• **YOUR TASK**:
Your reply should be the records below, duplicated exactly, with any picture removed.

(Saved entries)

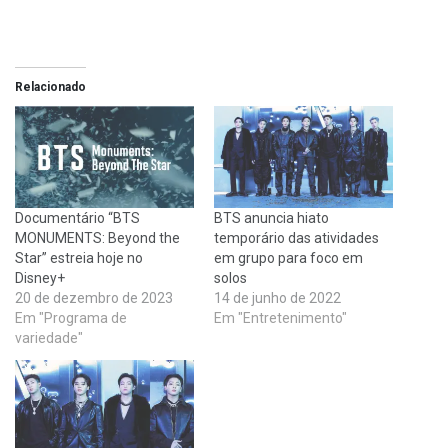
Relacionado
Documentário “BTS
BTS anuncia hiato
MONUMENTS: Beyond the
temporário das atividades
Star” estreia hoje no
em grupo para foco em
Disney+
solos
20 de dezembro de 2023
14 de junho de 2022
Em "Programa de
Em "Entretenimento"
variedade"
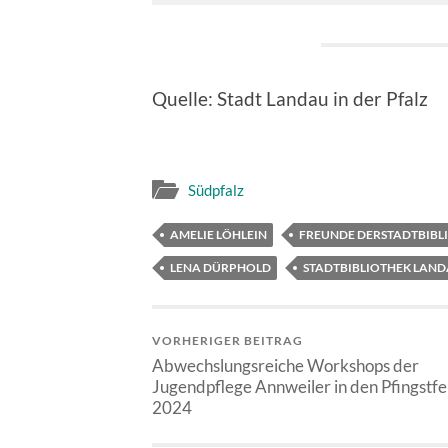
Quelle: Stadt Landau in der Pfalz
Südpfalz
AMELIE LÖHLEIN
FREUNDE DERSTADTBIBL
LENA DÜRPHOLD
STADTBIBLIOTHEK LANDA
VORHERIGER BEITRAG
Abwechslungsreiche Workshops der
Jugendpflege Annweiler in den Pfingstfe
2024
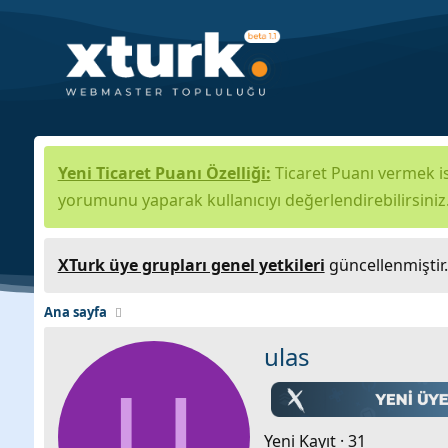
Yeni Ticaret Puanı Özelliği:
Ticaret Puanı vermek is
yorumunu yaparak kullanıcıyı değerlendirebilirsiniz
XTurk üye grupları genel yetkileri
güncellenmiştir
Ana sayfa
ulas
U
Yeni Kayıt
·
31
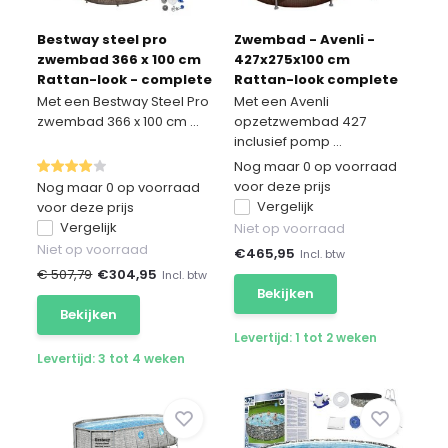
Bestway steel pro
Zwembad - Avenli -
zwembad 366 x 100 cm
427x275x100 cm
Rattan-look - complete
Rattan-look complete
set
set
Met een Bestway Steel Pro
Met een Avenli
zwembad 366 x 100 cm ...
opzetzwembad 427
inclusief pomp ...
Nog maar 0 op voorraad
voor deze prijs
Nog maar 0 op voorraad
Vergelijk
voor deze prijs
Vergelijk
Niet op voorraad
Niet op voorraad
€
465,95
Incl. btw
€ 507,79
€
304,95
Incl. btw
Bekijken
Bekijken
Levertijd: 1 tot 2 weken
Levertijd: 3 tot 4 weken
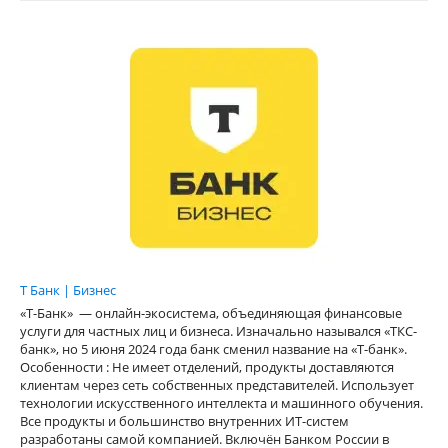
Т Банк | Бизнес
«Т-Банк» — онлайн-экосистема, объединяющая финансовые
услуги для частных лиц и бизнеса. Изначально назывался «ТКС-
банк», но 5 июня 2024 года банк сменил название на «Т-банк».
Особенности : Не имеет отделений, продукты доставляются
клиентам через сеть собственных представителей. Использует
технологии искусственного интеллекта и машинного обучения.
Все продукты и большинство внутренних ИТ-систем
разработаны самой компанией. Включён Банком России в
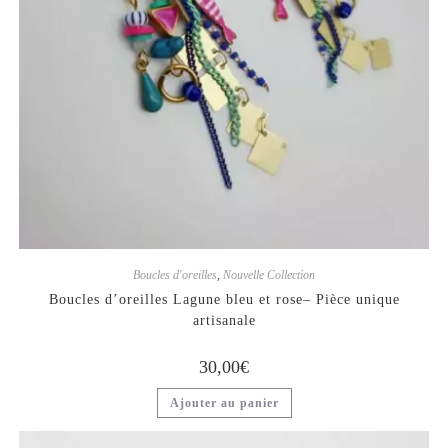
Boucles d'oreilles
,
Nouvelle Collection
Boucles d’oreilles Lagune bleu et rose– Pièce unique
artisanale
30,00
€
Ajouter au panier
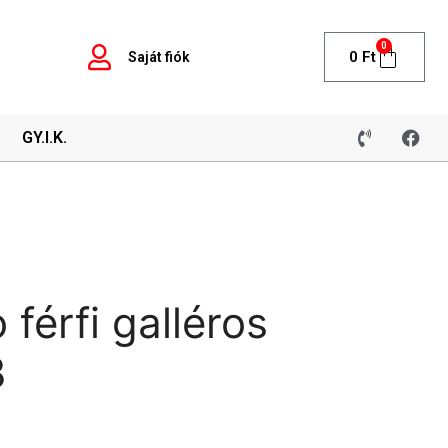
0
0
Ft
Saját fiók
GY.I.K.
 férfi galléros
3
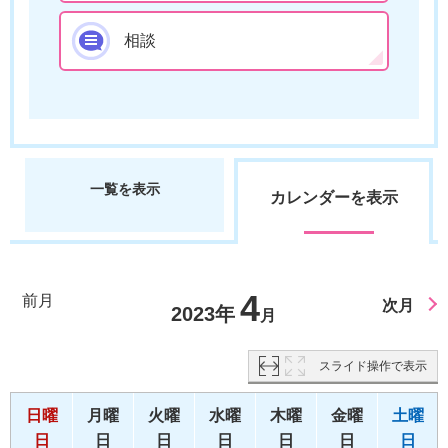
相談
一覧を表示
カレンダーを表示
4
前月
次月
2023年
月
スライド操作で表示
日曜
月曜
火曜
水曜
木曜
金曜
土曜
日
日
日
日
日
日
日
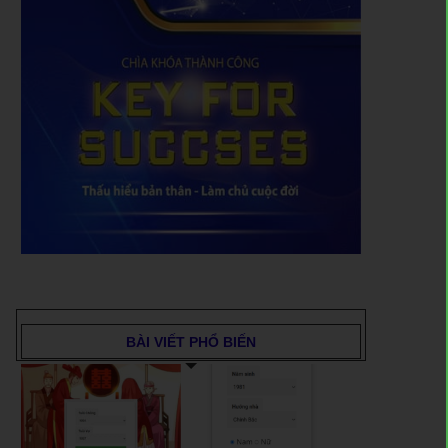
BÀI VIẾT PHỔ BIẾN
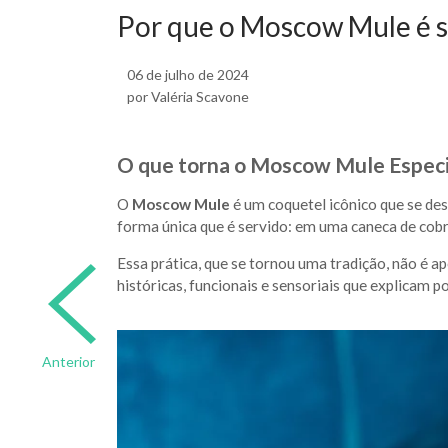
Por que o Moscow Mule é s
06 de julho de 2024
por Valéria Scavone
O que torna o Moscow Mule Especi
O
Moscow Mule
é um coquetel icônico que se de
forma única que é servido: em uma caneca de cobr
Essa prática, que se tornou uma tradição, não é a
históricas, funcionais e sensoriais que explicam 
Anterior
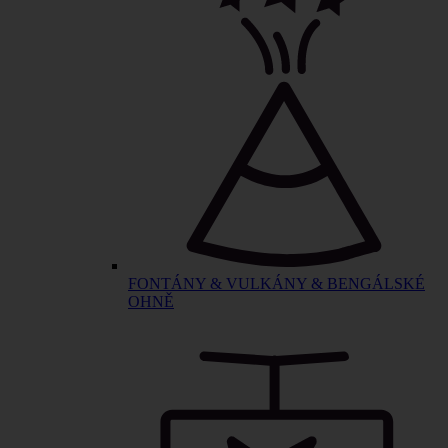
FONTÁNY & VULKÁNY & BENGÁLSKÉ
OHNĚ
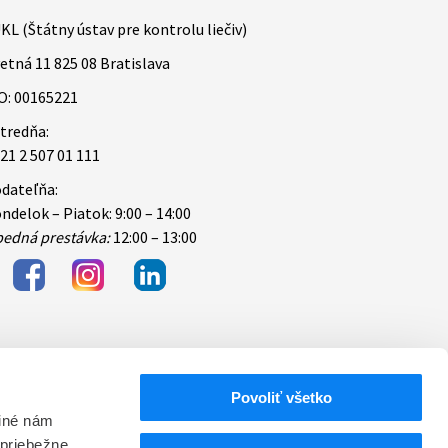
KL (Štátny ústav pre kontrolu liečiv)
etná 11 825 08 Bratislava
O: 00165221
tredňa:
21 2 507 01 111
dateľňa:
ndelok – Piatok: 9:00 – 14:00
edná prestávka:
12:00 – 13:00
Povoliť všetko
bezpečnosti
 iné nám
 priebežne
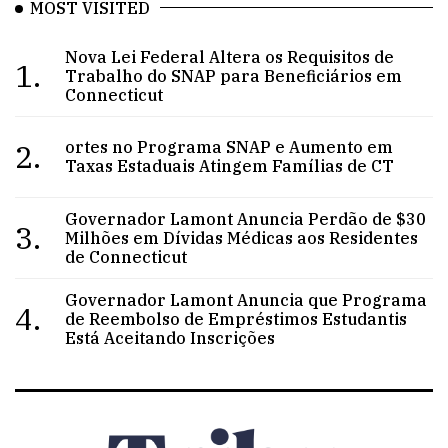
MOST VISITED
Nova Lei Federal Altera os Requisitos de
1.
Trabalho do SNAP para Beneficiários em
Connecticut
2.
ortes no Programa SNAP e Aumento em
Taxas Estaduais Atingem Famílias de CT
Governador Lamont Anuncia Perdão de $30
3.
Milhões em Dívidas Médicas aos Residentes
de Connecticut
Governador Lamont Anuncia que Programa
4.
de Reembolso de Empréstimos Estudantis
Está Aceitando Inscrições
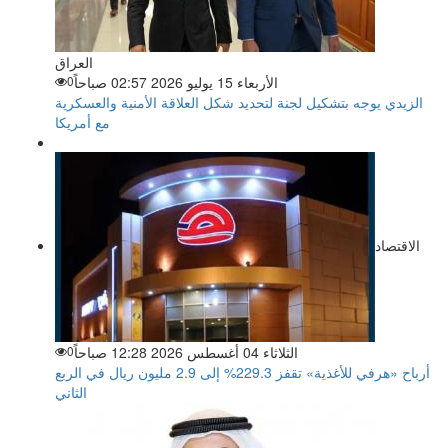
العراق
الأربعاء 15 يوليو 2026 02:57 صباحاً
0
الزيدي يوجه بتشكيل لجنة لتحديد شكل العلاقة الأمنية والعسكرية
مع أمريكا
الاقتصاد
الثلاثاء 04 أغسطس 2026 12:28 صباحاً
0
أرباح «هرفي للأغذية» تقفز 229.3% إلى 2.9 مليون ريال في الربع
الثاني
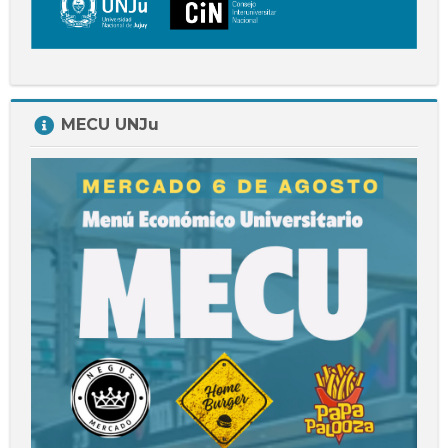
Salta
MECU UNJu
MECU
UNJu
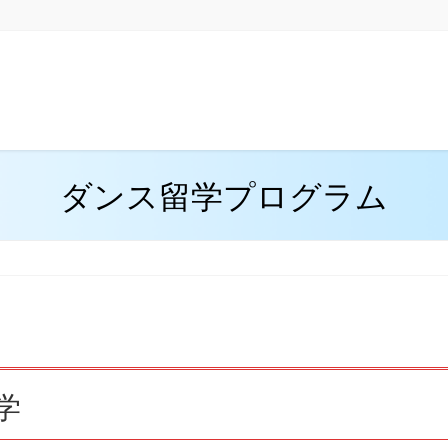
お問い合わせ
プログラム
資料請求
ダンススタジオ
滞
ダンス留学プログラム
学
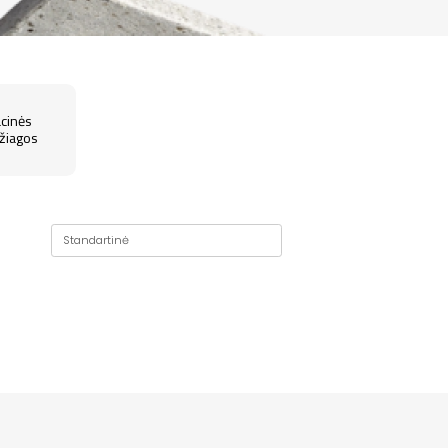
acinės
iagos
Standartinė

• **EXPECTED OUTPUT**:
Relacionado
Documentário “BTS
BTS anuncia hiato
MONUMENTS: Beyond the
temporário das atividades
Star” estreia hoje no
em grupo para foco em
Disney+
solos
20 de dezembro de 2023
14 de junho de 2022
Em "Programa de
Em "Entretenimento"
variedade"
Quelle: Stadt Landau in der Pfalz
Südpfalz
AMELIE LÖHLEIN
FREUNDE DERSTADTBIBL
LENA DÜRPHOLD
STADTBIBLIOTHEK LANDA
VORHERIGER BEITRAG
Abwechslungsreiche Workshops der
Jugendpflege Annweiler in den Pfingstfe
2024
Yeni Ticaret Puanı Özelliği:
Ticaret Puanı vermek is
yorumunu yaparak kullanıcıyı değerlendirebilirsiniz
XTurk üye grupları genel yetkileri
güncellenmiştir
Ana sayfa
ulas
U
Yeni Kayıt
·
31
Bestway steel pro
Zwembad - Avenli -
zwembad 366 x 100 cm
427x275x100 cm
Rattan-look - complete
Rattan-look complete
set
set
Met een Bestway Steel Pro
Met een Avenli
zwembad 366 x 100 cm ...
opzetzwembad 427
inclusief pomp ...
Nog maar 0 op voorraad
voor deze prijs
Nog maar 0 op voorraad
Vergelijk
voor deze prijs
Vergelijk
Niet op voorraad
Niet op voorraad
€
465,95
Incl. btw
€ 507,79
€
304,95
Incl. btw
Bekijken
Bekijken
Levertijd: 1 tot 2 weken
Levertijd: 3 tot 4 weken
Т Банк | Бизнес
«Т-Банк» — онлайн-экосистема, объединяющая финансовые
услуги для частных лиц и бизнеса. Изначально назывался «ТКС-
банк», но 5 июня 2024 года банк сменил название на «Т-банк».
Особенности : Не имеет отделений, продукты доставляются
клиентам через сеть собственных представителей. Использует
технологии искусственного интеллекта и машинного обучения.
Все продукты и большинство внутренних ИТ-систем
разработаны самой компанией. Включён Банком России в
Boucles d'oreilles
,
Nouvelle Collection
Boucles d’oreilles Lagune bleu et rose– Pièce unique
artisanale
30,00
€
Ajouter au panier
0
0
Ft
Saját fiók
GY.I.K.
 férfi galléros
3
相談
一覧を表示
カレンダーを表示
4
前月
次月
2023年
月
スライド操作で表示
日曜
月曜
火曜
水曜
木曜
金曜
土曜
日
日
日
日
日
日
日
BÀI VIẾT PHỔ BIẾN
Por que o Moscow Mule é s
06 de julho de 2024
por Valéria Scavone
O que torna o Moscow Mule Especi
O
Moscow Mule
é um coquetel icônico que se de
forma única que é servido: em uma caneca de cobr
Essa prática, que se tornou uma tradição, não é a
históricas, funcionais e sensoriais que explicam 
Anterior
FONTÁNY & VULKÁNY & BENGÁLSKÉ
OHNĚ
KL (Štátny ústav pre kontrolu liečiv)
etná 11 825 08 Bratislava
O: 00165221
tredňa:
21 2 507 01 111
dateľňa:
ndelok – Piatok: 9:00 – 14:00
edná prestávka:
12:00 – 13:00
Povoliť všetko
bezpečnosti
 iné nám
 priebežne
MOST VISITED
Nova Lei Federal Altera os Requisitos de
1.
Trabalho do SNAP para Beneficiários em
Connecticut
2.
ortes no Programa SNAP e Aumento em
Taxas Estaduais Atingem Famílias de CT
Governador Lamont Anuncia Perdão de $30
3.
Milhões em Dívidas Médicas aos Residentes
de Connecticut
Governador Lamont Anuncia que Programa
4.
de Reembolso de Empréstimos Estudantis
Está Aceitando Inscrições
العراق
الأربعاء 15 يوليو 2026 02:57 صباحاً
0
الزيدي يوجه بتشكيل لجنة لتحديد شكل العلاقة الأمنية والعسكرية
مع أمريكا
الاقتصاد
الثلاثاء 04 أغسطس 2026 12:28 صباحاً
0
أرباح «هرفي للأغذية» تقفز 229.3% إلى 2.9 مليون ريال في الربع
الثاني
Salta
MECU UNJu
MECU
UNJu
お問い合わせ
プログラム
資料請求
ダンススタジオ
滞
ダンス留学プログラム
学
acinės
iagos
Standartinė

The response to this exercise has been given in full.